And (4) combining. Wherein W₁,W₂,W₃,W₄Are all weight matrices. N is a radical of_tIndicating that the t-th frame has N objects, the subscript N indicating the number of objects, the superscript t indicating the t-th frame in the video,

is the position characteristic of the ith target in the t frame in the video,

is the tag feature of the ith object in the tth frame in the video,

is the geometric feature of the ith object in the tth frame in the video,

is the combined characteristic of the ith target of the t frame in the video, namely the initial region characteristic.

In one embodiment of the present invention, the characterization at the video tube level is obtained by:

2.1) constructing a space map model, calculating the similarity between every two regions in each video frame, and obtaining a similarity matrix corresponding to each video frame; and updating the space of the region features.

2.2) constructing an anchor pipe and a space-time pipe:

the present invention attempts to relate the same objects of different video frames, a structure known as space-time tube. The invention constructs a space-time tube by using an anchor tube, wherein the anchor tube refers to a sequence formed by the same target in different video frames. An anchor pipe set refers to a set of multiple different anchor pipes.

Extracting a target area in a first video frame to initialize an anchor pipe set; calculating similarity scores between the targets in the current video frame and the targets in the anchor pipe, if the similarity scores are larger than a threshold value, adding the targets in the current video frame into the corresponding anchor pipe, and if not, adding the targets in the current video frame into the anchor pipe set as new anchor pipes; and arranging the target sequences in each anchor pipe according to a time sequence to form a time-space pipe.

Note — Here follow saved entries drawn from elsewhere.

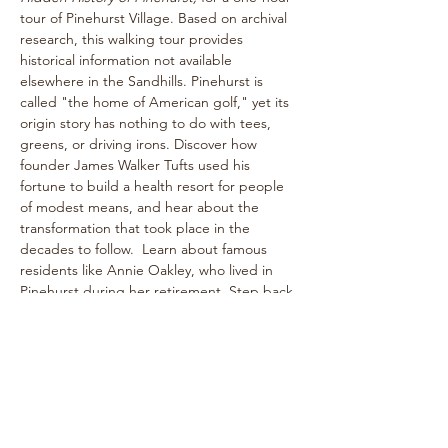
tour of Pinehurst Village. Based on archival 
research, this walking tour provides 
historical information not available 
elsewhere in the Sandhills. Pinehurst is 
called "the home of American golf," yet its 
origin story has nothing to do with tees, 
greens, or driving irons. Discover how 
founder James Walker Tufts used his 
fortune to build a health resort for people 
of modest means, and hear about the 
transformation that took place in the 
decades to follow.  Learn about famous 
residents like Annie Oakley, who lived in 
Pinehurst during her retirement. Step back 
into the bygone era of rogue tournaments 
and zany gymkhanas as we delve into 
Pinehurst's multifaceted past! The one-
hour walk takes place on level paths, so 
strollers are welcome!
See historical attractions such as The 
Holly Inn, The Theatre Building, historic 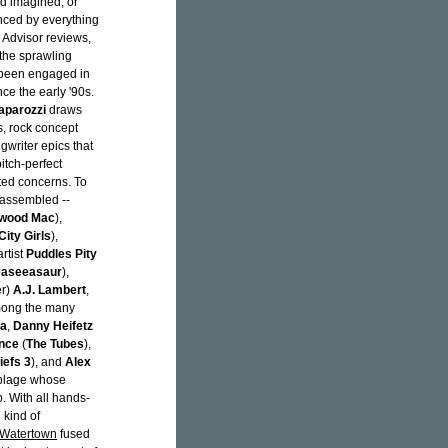
nd imagined, or
enced by everything
p Advisor reviews,
 the sprawling
been engaged in
nce the early '90s.
aparozzi
draws
s, rock concept
writer epics that
itch-perfect
nted concerns. To
s assembled --
twood Mac
),
City Girls
),
rtist
Puddles Pity
easeeasaur
),
er)
A.J. Lambert
,
Among the many
ra
,
Danny Heifetz
ince
(
The Tubes
),
iefs 3
), and
Alex
mblage whose
. With all hands-
 kind of
Watertown
fused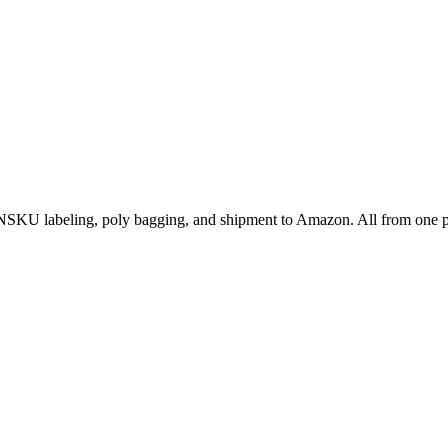
NSKU labeling, poly bagging, and shipment to Amazon. All from one p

And 2.3) constructing a time sequence graph model according to the updated space-time tubes, and constructing a time sequence graph by using targets in each space-time tube.

2.4) constructing a graph convolution neural network on the basis of the time sequence diagram obtained in the step 2.3), and carrying out time sequence updating on the region characteristics after the space updating according to the region characteristics after the space updating in the step 2.1) and the similarity score obtained in the step 2.2).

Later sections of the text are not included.